TASK TO CARRY OUT ▸
Read through the listing and copy every line that contains the word "high".

SUPPLIED RECORDS ▸
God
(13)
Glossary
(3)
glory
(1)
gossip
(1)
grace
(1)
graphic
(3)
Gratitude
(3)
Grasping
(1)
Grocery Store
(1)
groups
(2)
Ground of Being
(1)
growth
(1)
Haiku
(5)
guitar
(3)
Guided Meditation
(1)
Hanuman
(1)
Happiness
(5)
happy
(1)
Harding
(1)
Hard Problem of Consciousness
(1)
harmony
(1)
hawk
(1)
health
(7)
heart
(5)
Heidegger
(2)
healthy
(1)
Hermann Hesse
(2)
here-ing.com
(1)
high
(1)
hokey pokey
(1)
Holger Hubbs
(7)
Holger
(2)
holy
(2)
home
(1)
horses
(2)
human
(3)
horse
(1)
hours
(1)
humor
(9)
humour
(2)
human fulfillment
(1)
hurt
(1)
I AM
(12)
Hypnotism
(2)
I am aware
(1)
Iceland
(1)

==

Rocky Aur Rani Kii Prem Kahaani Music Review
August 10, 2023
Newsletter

* * *

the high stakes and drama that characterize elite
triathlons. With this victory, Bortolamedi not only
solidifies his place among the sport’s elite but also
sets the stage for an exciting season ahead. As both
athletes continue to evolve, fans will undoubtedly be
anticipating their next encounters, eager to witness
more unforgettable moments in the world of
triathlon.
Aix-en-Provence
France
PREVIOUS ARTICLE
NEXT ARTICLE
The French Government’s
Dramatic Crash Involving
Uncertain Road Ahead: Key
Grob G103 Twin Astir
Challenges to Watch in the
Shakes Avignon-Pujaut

TASK SOLUTION ▸
high
the high stakes and drama that characterize elite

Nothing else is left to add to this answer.